About this task
Please reproduce, exactly and in full, the lines from the one containing "Україна на часі" to the end of the material below.

Material supplied
++++
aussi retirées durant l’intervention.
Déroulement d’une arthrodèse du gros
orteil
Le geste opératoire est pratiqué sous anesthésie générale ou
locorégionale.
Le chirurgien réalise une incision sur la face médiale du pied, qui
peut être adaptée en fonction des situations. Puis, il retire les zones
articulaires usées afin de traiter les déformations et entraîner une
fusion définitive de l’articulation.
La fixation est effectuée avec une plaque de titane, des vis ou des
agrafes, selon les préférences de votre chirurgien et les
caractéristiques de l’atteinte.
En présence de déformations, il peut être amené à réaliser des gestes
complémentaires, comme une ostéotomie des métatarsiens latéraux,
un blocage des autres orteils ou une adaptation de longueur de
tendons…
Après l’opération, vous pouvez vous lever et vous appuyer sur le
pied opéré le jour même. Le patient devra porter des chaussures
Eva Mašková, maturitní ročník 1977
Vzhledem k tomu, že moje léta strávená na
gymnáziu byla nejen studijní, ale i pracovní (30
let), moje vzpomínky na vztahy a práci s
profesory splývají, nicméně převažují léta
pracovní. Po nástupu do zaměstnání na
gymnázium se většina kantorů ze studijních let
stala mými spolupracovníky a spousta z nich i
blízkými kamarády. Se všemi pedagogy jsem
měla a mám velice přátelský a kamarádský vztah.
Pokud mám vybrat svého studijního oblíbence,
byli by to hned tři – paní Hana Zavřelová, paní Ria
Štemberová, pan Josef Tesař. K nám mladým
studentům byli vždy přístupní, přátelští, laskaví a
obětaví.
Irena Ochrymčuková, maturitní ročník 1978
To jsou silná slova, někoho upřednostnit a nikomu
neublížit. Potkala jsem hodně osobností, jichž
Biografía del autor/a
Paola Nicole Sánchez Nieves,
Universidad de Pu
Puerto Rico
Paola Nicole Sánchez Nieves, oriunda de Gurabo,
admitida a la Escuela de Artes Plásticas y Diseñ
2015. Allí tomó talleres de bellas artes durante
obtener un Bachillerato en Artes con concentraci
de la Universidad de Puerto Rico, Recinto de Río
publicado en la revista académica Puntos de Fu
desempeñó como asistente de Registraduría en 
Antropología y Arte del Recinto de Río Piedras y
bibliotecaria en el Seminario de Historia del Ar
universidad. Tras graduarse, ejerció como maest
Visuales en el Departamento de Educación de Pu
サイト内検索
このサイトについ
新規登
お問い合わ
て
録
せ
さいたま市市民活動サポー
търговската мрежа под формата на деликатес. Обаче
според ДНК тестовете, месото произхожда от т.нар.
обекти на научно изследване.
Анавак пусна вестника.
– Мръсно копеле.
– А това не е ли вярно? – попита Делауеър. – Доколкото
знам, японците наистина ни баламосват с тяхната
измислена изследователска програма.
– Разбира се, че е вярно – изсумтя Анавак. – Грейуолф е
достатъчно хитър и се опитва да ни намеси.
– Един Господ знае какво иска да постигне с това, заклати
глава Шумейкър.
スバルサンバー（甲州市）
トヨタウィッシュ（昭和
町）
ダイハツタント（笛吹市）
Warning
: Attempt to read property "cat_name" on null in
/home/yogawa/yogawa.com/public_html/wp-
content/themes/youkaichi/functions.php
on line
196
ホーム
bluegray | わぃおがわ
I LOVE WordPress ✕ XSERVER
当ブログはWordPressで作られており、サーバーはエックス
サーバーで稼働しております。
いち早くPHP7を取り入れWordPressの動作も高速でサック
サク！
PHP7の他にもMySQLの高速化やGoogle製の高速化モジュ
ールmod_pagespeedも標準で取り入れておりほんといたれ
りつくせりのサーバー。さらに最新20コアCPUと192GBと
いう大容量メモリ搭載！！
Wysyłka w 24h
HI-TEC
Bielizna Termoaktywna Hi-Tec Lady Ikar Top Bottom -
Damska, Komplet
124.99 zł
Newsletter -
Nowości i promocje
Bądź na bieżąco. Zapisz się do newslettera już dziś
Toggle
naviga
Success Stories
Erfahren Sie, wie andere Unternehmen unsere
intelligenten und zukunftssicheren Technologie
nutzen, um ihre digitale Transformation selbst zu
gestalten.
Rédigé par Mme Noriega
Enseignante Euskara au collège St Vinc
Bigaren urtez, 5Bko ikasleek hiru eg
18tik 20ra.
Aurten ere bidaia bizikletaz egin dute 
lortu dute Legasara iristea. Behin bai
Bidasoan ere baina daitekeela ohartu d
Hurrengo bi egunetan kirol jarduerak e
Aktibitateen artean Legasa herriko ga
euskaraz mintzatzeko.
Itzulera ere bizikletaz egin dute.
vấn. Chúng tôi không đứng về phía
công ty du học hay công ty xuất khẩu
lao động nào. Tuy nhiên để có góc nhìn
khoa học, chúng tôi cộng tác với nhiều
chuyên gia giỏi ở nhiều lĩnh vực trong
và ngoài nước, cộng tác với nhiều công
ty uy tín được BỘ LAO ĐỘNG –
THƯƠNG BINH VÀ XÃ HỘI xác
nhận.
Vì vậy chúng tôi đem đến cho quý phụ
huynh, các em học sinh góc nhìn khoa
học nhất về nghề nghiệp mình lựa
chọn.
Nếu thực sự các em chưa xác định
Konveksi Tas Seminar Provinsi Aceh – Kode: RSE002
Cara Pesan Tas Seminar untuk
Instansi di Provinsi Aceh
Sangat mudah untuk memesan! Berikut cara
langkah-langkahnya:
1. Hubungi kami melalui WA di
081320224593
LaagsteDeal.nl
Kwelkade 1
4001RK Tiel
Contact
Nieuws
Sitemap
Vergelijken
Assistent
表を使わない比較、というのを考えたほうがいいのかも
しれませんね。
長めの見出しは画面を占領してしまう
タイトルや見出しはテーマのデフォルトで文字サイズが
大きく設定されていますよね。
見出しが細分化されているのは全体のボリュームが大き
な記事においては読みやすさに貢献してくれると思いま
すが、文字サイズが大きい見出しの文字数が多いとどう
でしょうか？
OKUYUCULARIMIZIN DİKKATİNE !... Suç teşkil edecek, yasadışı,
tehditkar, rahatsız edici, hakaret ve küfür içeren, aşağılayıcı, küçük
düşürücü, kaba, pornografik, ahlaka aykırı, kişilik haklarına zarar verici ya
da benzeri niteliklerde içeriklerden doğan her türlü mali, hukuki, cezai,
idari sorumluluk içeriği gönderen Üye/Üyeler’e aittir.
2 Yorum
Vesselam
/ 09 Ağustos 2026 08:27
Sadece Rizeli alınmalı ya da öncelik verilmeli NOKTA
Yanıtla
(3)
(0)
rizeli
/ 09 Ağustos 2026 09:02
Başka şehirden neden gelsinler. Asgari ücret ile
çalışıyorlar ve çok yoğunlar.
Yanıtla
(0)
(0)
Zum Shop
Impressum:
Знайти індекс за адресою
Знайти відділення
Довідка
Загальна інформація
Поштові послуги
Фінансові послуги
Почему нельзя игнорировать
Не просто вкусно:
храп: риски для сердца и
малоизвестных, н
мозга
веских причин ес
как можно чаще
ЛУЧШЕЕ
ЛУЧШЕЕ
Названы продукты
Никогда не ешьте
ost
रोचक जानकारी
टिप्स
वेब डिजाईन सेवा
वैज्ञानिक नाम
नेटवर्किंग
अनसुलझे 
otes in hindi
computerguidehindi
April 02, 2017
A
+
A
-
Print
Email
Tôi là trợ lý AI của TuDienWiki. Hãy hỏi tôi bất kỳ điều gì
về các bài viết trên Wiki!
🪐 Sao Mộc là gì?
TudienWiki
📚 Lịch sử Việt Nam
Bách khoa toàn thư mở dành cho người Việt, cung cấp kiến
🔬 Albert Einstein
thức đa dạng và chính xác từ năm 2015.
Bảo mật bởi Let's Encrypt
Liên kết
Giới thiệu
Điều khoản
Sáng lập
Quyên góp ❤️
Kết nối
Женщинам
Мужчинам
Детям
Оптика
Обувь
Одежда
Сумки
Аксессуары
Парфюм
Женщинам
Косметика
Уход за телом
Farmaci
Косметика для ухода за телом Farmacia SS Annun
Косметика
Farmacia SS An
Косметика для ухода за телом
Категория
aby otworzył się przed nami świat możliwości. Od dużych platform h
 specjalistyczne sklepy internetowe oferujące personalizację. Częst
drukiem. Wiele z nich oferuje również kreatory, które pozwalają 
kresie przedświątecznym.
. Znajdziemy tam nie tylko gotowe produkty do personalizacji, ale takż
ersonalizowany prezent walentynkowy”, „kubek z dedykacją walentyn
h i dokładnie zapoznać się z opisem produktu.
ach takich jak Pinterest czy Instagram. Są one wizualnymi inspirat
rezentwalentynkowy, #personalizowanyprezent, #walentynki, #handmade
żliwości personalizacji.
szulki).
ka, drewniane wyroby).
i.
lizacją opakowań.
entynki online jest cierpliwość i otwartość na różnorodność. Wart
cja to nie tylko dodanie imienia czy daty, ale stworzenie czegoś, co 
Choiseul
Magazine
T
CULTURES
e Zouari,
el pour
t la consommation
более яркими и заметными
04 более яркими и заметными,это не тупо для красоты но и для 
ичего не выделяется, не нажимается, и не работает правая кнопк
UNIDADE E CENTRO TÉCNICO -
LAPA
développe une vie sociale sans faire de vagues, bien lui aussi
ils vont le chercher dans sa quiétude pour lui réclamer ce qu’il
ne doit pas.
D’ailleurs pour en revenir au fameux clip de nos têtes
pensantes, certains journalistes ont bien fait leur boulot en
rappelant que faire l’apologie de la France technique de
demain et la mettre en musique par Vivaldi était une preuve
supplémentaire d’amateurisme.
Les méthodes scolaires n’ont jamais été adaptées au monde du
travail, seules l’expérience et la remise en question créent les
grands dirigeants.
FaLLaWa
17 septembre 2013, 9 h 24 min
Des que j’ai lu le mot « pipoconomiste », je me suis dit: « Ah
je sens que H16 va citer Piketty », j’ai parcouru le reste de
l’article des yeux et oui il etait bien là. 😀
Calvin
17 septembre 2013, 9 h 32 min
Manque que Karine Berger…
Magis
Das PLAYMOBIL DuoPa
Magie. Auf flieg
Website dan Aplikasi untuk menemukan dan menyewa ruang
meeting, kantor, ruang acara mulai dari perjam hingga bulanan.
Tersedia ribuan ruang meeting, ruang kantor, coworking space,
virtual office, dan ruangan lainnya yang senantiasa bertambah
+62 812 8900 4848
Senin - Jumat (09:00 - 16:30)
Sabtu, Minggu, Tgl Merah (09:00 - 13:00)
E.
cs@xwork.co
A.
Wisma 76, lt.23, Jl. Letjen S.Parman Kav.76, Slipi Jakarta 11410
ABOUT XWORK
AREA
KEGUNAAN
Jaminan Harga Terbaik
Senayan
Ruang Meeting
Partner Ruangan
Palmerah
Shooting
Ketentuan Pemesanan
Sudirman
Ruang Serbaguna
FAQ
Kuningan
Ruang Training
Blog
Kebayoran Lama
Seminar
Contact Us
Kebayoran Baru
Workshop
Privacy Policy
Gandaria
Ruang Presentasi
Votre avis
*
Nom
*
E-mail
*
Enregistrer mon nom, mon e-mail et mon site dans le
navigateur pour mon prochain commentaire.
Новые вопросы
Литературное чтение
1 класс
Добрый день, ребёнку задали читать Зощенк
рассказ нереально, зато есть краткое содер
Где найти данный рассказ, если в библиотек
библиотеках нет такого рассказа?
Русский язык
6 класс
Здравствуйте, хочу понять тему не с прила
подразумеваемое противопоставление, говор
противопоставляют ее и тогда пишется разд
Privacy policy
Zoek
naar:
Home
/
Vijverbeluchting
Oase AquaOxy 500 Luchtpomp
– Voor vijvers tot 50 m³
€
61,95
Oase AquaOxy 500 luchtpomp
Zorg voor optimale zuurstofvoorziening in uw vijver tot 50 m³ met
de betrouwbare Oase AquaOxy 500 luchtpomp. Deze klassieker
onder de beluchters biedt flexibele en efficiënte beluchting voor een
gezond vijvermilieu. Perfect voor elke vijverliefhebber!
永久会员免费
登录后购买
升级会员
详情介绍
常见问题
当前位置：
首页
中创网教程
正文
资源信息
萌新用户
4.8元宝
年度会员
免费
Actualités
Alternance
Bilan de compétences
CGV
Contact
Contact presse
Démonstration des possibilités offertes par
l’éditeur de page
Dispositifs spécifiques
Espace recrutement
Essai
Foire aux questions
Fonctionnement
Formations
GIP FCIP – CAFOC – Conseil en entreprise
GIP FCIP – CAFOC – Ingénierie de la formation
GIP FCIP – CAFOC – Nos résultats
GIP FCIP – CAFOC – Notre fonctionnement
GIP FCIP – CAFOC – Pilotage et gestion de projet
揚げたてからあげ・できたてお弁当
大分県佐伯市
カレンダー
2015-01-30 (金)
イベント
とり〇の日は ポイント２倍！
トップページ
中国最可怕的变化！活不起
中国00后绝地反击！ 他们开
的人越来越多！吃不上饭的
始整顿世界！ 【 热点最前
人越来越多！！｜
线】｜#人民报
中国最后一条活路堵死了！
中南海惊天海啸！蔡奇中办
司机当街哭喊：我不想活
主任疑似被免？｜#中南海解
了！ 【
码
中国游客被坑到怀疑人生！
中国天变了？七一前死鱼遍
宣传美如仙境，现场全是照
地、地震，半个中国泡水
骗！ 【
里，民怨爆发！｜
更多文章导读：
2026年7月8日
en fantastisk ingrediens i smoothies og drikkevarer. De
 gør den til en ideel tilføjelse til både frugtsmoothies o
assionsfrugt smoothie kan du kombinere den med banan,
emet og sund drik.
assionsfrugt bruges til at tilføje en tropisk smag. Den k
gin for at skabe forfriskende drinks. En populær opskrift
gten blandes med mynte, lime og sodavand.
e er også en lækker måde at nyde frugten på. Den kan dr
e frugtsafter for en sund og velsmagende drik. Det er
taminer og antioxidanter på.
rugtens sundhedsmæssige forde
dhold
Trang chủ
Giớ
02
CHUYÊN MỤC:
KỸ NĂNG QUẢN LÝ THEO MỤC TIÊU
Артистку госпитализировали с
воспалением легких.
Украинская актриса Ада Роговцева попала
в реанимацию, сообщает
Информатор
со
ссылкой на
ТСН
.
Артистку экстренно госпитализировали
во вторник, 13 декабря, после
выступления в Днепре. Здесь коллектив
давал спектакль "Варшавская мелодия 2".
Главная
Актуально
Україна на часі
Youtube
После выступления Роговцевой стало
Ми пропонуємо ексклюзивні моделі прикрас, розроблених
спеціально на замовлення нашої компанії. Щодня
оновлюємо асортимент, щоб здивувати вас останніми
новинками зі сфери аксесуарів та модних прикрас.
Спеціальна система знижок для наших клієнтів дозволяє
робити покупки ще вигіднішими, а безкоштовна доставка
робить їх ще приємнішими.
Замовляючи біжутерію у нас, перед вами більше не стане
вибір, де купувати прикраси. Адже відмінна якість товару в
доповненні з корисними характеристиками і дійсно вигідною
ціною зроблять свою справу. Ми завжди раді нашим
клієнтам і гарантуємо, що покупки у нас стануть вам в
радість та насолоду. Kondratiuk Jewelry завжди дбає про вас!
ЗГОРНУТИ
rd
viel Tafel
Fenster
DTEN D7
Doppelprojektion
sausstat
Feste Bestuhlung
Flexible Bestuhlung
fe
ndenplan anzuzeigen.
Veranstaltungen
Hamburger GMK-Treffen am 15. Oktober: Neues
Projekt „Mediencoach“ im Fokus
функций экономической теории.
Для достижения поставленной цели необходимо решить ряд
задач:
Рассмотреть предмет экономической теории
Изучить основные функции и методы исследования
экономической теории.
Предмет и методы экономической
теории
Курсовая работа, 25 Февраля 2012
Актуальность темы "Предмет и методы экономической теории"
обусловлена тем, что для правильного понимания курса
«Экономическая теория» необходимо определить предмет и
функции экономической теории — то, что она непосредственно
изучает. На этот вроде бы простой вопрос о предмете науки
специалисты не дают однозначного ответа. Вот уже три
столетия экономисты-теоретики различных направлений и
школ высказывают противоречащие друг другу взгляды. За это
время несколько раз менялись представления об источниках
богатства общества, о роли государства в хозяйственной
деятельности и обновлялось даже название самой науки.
++++
Exercise solution
Україна на часі
Youtube
После выступления Роговцевой стало
Ми пропонуємо ексклюзивні моделі прикрас, розроблених
спеціально на замовлення нашої компанії. Щодня
оновлюємо асортимент, щоб здивувати вас останніми
новинками зі сфери аксесуарів та модних прикрас.
Спеціальна система знижок для наших клієнтів дозволяє
робити покупки ще вигіднішими, а безкоштовна доставка
робить їх ще приємнішими.
Замовляючи біжутерію у нас, перед вами більше не стане
вибір, де купувати прикраси. Адже відмінна якість товару в
доповненні з корисними характеристиками і дійсно вигідною
ціною зроблять свою справу. Ми завжди раді нашим
клієнтам і гарантуємо, що покупки у нас стануть вам в
радість та насолоду. Kondratiuk Jewelry завжди дбає про вас!
ЗГОРНУТИ
rd
viel Tafel
Fenster
DTEN D7
Doppelprojektion
sausstat
Feste Bestuhlung
Flexible Bestuhlung
fe
ndenplan anzuzeigen.
Veranstaltungen
Hamburger GMK-Treffen am 15. Oktober: Neues
Projekt „Mediencoach“ im Fokus
функций экономической теории.
Для достижения поставленной цели необходимо решить ряд
задач:
Рассмотреть предмет экономической теории
Изучить основные функции и методы исследования
экономической теории.
Предмет и методы экономической
теории
Курсовая работа, 25 Февраля 2012
Актуальность темы "Предмет и методы экономической теории"
обусловлена тем, что для правильного понимания курса
«Экономическая теория» необходимо определить предмет и
функции экономической теории — то, что она непосредственно
изучает. На этот вроде бы простой вопрос о предмете науки
специалисты не дают однозначного ответа. Вот уже три
столетия экономисты-теоретики различных направлений и
школ высказывают противоречащие друг другу взгляды. За это
время несколько раз менялись представления об источниках
богатства общества, о роли государства в хозяйственной
деятельности и обновлялось даже название самой науки.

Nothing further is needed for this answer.